I think that some of the most incredibly successful people in the world are often people with addictive almost maniacally obsessive personalities.
I know that I absolutely have that tendency in my life to fall into addictive habitual patterns - if I like a song, I'll play it over and over again, if I like a recipe I'll make it again and again, I like exercise - so I do it a lot! etc.
I have noticed that many people (including myself) create habits that make them unhappy - one that we know drains us of positive energy, that isn't good for us. And yet, at the thought of giving up the habit causes huge grief - NO way could I stop running all together, give up my glass of wine, not have a diet coke everyday! It's my guilty pleasure, my reward, my release, etc.
Last summer after breaking my foot I had a huge exercise epiphany. I had fallen into a pattern of pure cardio for my workouts. Running every single day was draining me, I wasn't seeing any progress, but I kept up my daily grind because I thought that it would be the only way I could stay lean. When I broke my foot and couldn't walk more than 100 steps a day I was reminded that it is IMPOSSIBLE to out run a bad diet. I was forced to get real with myself - I was using running to combat my daily habit of overeating and it was becoming a vicious cycle. My habit was junk food, my bandaid was running. I turned something that I once loved into something that I had become obsessive over.
We should make sure that the things we do to make us feel better don't actually make us feel worse in the long run.
Am I being mastered by a habit that is not good for me? Do I actually enjoy the glass of wine or is it just part of my daily routine? Am I running because I am enjoying it and I know it will help me be healthy or am I just running to excuse my daily ice cream habit?
Habits are SO important to shape who we really are. Healthy habits often make for happy people. Have a look at some of your habits today. Hopefully you don't need to break your foot like I had to to figure out if your habits are helpful or hurtful and what they might actually be covering up for you. When I was forced to stop and look at mine I was relieved that running wasn't the answer - treating my body with respect was.

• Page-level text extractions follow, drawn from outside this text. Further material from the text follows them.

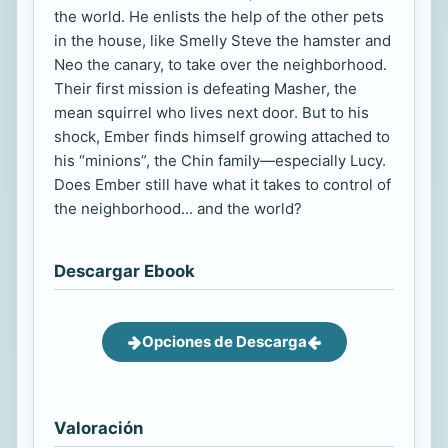
the world. He enlists the help of the other pets
in the house, like Smelly Steve the hamster and
Neo the canary, to take over the neighborhood.
Their first mission is defeating Masher, the
mean squirrel who lives next door. But to his
shock, Ember finds himself growing attached to
his “minions”, the Chin family—especially Lucy.
Does Ember still have what it takes to control of
the neighborhood... and the world?
Descargar Ebook
Opciones de Descarga
Valoración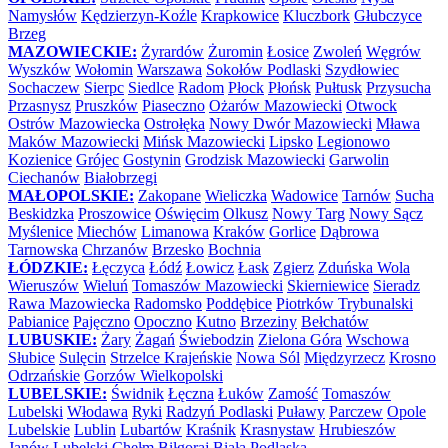
Namysłów
Kędzierzyn-Koźle
Krapkowice
Kluczbork
Głubczyce
Brzeg
MAZOWIECKIE:
Żyrardów
Żuromin
Łosice
Zwoleń
Węgrów
Wyszków
Wołomin
Warszawa
Sokołów Podlaski
Szydłowiec
Sochaczew
Sierpc
Siedlce
Radom
Płock
Płońsk
Pułtusk
Przysucha
Przasnysz
Pruszków
Piaseczno
Ożarów Mazowiecki
Otwock
Ostrów Mazowiecka
Ostrołęka
Nowy Dwór Mazowiecki
Mława
Maków Mazowiecki
Mińsk Mazowiecki
Lipsko
Legionowo
Kozienice
Grójec
Gostynin
Grodzisk Mazowiecki
Garwolin
Ciechanów
Białobrzegi
MAŁOPOLSKIE:
Zakopane
Wieliczka
Wadowice
Tarnów
Sucha
Beskidzka
Proszowice
Oświęcim
Olkusz
Nowy Targ
Nowy Sącz
Myślenice
Miechów
Limanowa
Kraków
Gorlice
Dąbrowa
Tarnowska
Chrzanów
Brzesko
Bochnia
ŁÓDZKIE:
Łęczyca
Łódź
Łowicz
Łask
Zgierz
Zduńska Wola
Wieruszów
Wieluń
Tomaszów Mazowiecki
Skierniewice
Sieradz
Rawa Mazowiecka
Radomsko
Poddębice
Piotrków Trybunalski
Pabianice
Pajęczno
Opoczno
Kutno
Brzeziny
Bełchatów
LUBUSKIE:
Żary
Żagań
Świebodzin
Zielona Góra
Wschowa
Słubice
Sulęcin
Strzelce Krajeńskie
Nowa Sól
Międzyrzecz
Krosno
Odrzańskie
Gorzów Wielkopolski
LUBELSKIE:
Świdnik
Łęczna
Łuków
Zamość
Tomaszów
Lubelski
Włodawa
Ryki
Radzyń Podlaski
Puławy
Parczew
Opole
Lubelskie
Lublin
Lubartów
Kraśnik
Krasnystaw
Hrubieszów
Janów Lubelski
Chełm
Biłgoraj
Biała Podlaska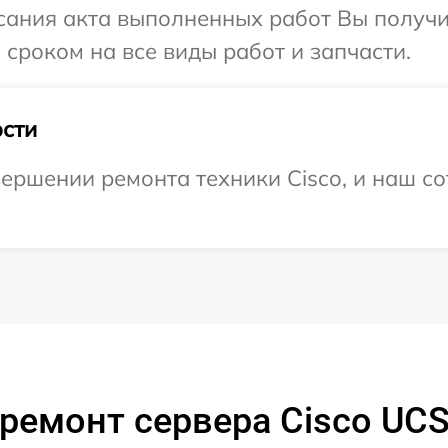
сания акта выполненных работ Вы получи
 сроком на все виды работ и запчасти.
сти
ершении ремонта техники Cisco, и наш со
ремонт сервера Cisco UC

Yes - I still run but I mix it up! Over the past winter I probably went on five runs total. Taking a break was a great thing. The truth is I do like running but there is such thing as too much of a good thing, I know now that I am happiest when I mix up my workouts! Sure there will be times where I do more HIIT, more strength training, more yoga, more Pilates, more dance classes even but the key for me is variety! It is funny because I know that for my Bod Squad classes, it has just taken me longer to learn it for myself! I am now training for a race so my running will increase but I will not let myself become a slave to that run eat repeat cycle again. Exercise should make us healthier and happier - not slaves. If a habit doesn't make you happy, doesn't add value to your life in someway or is not helping you get closer to your goals then what is it doing in your life?